Il quarto segno si riferisce al susseguirsi di sempre nuove ondate di impoverimento: precarietà e mancanza di lavoro, ludopatia e usura. C’è quasi il rischio di abituarsi e rassegnarsi a queste forme di fragilità. In alcuni casi, si tratta di difficoltà nel disporre di un’abitazione o del necessario sostentamento per la propria vita e quella dei familiari. Non mancano situazioni di sofferenza per l’esclusione sociale e l’indifferenza di tanti. Sotto questo profilo, l’attività della “Fondazione Vito de Grisantis” e dei servizi sociali dei singoli Comuni costituiscono un utile strumento di intervento almeno per alleviare la sofferenza nei casi più gravi.

Il quinto segno riguarda coloro che sono in carcere. Sebbene la Casa circondariale è a Lecce nondimeno il tema interessa anche la nostra comunità. Una volta, anche a Ugento c’era il Carcere mandamentale. Le condizioni nella quale vivono i detenuti richiede una forma di assistenza da parte della comunità ecclesiale e civile, naturalmente nelle forme consentite dalla legge. L’apertura di una Porta Santa da parte di papa Francesco in un carcere romano è un monito per tutti. 

Nel nome di san Vincenzo, il Giubileo sia per ognuno di noi un tempo propizio per ravvivare i segni di speranza nelle nostre comunità. Sarà il modo migliore per vivere il pellegrinaggio giubilare insieme agli altri fratelli sempre proni a dare ragione della speranza che è in noi (cfr. 1Pt 3,15).

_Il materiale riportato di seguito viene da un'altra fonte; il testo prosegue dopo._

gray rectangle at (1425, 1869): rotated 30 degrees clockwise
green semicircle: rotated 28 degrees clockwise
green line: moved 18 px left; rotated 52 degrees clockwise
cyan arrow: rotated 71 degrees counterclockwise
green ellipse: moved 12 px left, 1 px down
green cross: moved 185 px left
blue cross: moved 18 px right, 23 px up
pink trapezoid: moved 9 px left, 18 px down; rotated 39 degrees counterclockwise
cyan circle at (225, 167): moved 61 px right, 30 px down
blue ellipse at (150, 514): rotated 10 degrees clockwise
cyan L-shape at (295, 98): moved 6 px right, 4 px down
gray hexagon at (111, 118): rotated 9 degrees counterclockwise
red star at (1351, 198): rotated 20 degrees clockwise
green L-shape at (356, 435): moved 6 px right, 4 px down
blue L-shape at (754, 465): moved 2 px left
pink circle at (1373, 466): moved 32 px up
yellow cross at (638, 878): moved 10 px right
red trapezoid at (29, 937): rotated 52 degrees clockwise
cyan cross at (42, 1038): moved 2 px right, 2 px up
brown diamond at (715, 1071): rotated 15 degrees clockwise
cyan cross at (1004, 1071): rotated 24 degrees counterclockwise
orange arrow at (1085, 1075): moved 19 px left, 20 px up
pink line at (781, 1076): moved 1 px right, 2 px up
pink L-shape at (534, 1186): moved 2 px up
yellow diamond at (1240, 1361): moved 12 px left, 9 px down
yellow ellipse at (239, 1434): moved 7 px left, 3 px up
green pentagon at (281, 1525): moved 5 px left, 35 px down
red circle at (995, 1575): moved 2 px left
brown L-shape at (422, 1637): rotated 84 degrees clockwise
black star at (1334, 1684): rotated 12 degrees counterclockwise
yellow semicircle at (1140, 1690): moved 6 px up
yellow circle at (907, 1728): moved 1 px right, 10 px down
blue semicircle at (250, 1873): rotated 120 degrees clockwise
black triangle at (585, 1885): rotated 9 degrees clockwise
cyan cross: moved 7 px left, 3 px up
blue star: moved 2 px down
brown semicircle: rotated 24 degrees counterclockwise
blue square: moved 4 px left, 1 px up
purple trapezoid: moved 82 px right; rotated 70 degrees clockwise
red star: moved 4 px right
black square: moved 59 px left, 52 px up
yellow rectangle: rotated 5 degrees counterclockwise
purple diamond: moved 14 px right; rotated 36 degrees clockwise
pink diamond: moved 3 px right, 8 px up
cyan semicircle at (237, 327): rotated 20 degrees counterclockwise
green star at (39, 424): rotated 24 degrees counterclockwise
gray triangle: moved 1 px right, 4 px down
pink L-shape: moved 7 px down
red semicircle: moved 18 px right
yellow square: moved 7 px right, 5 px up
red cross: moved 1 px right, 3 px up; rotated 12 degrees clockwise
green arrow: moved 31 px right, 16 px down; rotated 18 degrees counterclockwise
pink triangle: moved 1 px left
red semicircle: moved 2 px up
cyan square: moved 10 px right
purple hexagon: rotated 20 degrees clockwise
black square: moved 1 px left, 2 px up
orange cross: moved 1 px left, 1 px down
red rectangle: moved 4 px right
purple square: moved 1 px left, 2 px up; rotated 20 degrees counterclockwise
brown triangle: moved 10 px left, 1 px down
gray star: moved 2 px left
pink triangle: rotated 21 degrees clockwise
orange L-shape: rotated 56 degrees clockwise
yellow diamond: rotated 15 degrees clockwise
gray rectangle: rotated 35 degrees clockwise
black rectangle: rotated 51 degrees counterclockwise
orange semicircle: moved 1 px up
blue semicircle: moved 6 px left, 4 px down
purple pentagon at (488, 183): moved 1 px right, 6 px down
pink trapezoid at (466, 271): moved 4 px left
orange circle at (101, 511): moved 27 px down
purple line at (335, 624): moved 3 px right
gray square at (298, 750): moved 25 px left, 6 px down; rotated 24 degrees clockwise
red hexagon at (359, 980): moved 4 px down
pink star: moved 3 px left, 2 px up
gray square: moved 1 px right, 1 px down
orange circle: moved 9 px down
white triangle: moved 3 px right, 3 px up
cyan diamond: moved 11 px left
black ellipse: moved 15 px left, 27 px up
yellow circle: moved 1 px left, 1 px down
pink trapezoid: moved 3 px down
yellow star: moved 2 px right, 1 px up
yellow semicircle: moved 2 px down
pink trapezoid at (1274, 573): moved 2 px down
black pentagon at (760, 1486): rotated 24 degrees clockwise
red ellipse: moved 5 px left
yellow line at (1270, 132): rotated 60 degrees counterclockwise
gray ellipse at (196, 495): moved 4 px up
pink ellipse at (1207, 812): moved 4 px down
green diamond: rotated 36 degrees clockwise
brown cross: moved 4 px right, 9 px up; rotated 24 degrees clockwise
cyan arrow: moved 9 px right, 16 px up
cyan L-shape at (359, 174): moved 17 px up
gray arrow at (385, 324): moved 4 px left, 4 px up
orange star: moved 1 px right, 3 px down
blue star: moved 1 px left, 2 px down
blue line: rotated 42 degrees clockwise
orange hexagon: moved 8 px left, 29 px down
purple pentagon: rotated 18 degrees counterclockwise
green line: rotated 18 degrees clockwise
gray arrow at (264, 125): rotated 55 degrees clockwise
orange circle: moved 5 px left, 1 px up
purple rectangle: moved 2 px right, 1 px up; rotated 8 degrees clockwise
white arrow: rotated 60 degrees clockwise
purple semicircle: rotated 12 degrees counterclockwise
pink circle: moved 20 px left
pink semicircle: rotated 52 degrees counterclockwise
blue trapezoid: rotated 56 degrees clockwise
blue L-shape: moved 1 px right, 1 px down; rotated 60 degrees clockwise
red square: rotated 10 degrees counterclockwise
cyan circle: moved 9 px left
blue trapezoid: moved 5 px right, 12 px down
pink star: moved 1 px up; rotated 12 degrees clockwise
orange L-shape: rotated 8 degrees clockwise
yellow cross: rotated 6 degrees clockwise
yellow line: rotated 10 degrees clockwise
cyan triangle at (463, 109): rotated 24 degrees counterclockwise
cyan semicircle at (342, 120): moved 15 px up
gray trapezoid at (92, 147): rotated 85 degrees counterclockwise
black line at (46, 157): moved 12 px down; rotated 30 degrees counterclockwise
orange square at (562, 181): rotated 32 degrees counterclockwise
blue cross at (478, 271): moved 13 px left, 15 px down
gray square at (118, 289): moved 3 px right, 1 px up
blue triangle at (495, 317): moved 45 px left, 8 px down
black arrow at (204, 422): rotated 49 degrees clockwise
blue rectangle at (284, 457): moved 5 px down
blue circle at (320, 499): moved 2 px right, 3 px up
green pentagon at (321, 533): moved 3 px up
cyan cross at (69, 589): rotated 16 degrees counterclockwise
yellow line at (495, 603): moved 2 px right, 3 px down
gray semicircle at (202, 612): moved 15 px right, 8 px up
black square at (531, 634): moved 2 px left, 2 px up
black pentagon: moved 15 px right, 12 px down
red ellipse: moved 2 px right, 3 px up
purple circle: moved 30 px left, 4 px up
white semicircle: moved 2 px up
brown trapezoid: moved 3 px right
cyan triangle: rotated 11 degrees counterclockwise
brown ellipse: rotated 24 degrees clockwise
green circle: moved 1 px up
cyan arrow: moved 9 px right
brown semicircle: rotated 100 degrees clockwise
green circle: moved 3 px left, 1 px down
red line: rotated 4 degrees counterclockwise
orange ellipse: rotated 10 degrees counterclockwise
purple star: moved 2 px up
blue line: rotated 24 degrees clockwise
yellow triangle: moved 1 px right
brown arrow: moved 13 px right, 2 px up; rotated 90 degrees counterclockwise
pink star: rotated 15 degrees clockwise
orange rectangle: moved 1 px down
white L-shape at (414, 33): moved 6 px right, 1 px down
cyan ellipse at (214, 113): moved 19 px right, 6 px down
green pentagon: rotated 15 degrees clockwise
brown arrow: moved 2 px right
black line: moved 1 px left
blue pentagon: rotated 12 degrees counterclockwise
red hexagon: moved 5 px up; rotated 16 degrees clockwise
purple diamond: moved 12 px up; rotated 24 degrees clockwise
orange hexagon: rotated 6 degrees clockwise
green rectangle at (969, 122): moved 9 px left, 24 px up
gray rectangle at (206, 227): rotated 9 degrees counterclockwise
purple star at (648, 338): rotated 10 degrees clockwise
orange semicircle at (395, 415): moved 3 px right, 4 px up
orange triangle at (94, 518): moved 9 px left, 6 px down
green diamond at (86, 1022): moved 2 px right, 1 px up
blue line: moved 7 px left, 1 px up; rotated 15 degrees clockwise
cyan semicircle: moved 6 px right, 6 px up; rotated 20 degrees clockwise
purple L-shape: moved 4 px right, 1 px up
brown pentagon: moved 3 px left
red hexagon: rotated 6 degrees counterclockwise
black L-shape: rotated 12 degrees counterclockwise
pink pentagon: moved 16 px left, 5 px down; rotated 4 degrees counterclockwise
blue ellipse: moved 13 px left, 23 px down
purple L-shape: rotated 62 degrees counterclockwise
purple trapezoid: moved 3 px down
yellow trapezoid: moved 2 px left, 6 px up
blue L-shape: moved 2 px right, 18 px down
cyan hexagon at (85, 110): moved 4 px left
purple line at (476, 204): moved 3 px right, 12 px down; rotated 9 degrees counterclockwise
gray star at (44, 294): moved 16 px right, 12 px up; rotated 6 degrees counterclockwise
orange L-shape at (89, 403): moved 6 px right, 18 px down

------------------------------------------------------------------------------------------

[1] Exsurge, martyr inclyte, / exsurge securus tui: / exsurge, et almis coetibus / noster sodalis addere […]. / O miles invictissime, / fortissimorum fortior, / jam te ipsa saeva, et aspera / tormenta victorem tremunt […]. / Pone hoc caducum vasculum, / compage textum terrea, / quod dissipatum solvitur; / et liber in coelum veni.
[2] Ergo, ut recline mollibus / rejecit aulaeis caput, / Victor relictis artubus / caelum capessit spiritus
[3] Agostino, Discorso, 274, 1.
[4] V. Angiuli, La parrocchia comunità che educa con gioia e passione. Lettera e decreto alla Chiesa di Ugento – S. Maria di Leuca a conclusione della prima visita pastorale, Edizioni VivereIn, Monopoli 2020, n. 41, p. 55.
[5] L. Diotallevi, La fiducia, un investimento a lungo termine, in “Il Messaggero”, giovedì, 16 gennaio 2025, p. 18.
[6] Cfr. L. De Matteis, Storia del Grande Salento, Edizioni Grifo, Cavallino 2023.
[7]  V. Angiuli,
[8] Francesco, Messaggio ai vescovi aree interne, Roma, 12 agosto 2022.
[9] Vescovi delle Aree interne, Messaggio alle nostre Chiese, Benevento, il 16 e 17 luglio 2022.
[10] Ivi.
[11] M. Mazza, La nostra battaglia contro la fuga dei giovani dal Sud, editoriale di “La Gazzetta del Mezzogiorno, giovedì, 2 gennaio 2025, p. 1.
[12] Cfr. Gaudium et spes, 4.
[13] Cfr. Francesco, Spes non confundit, 7-15.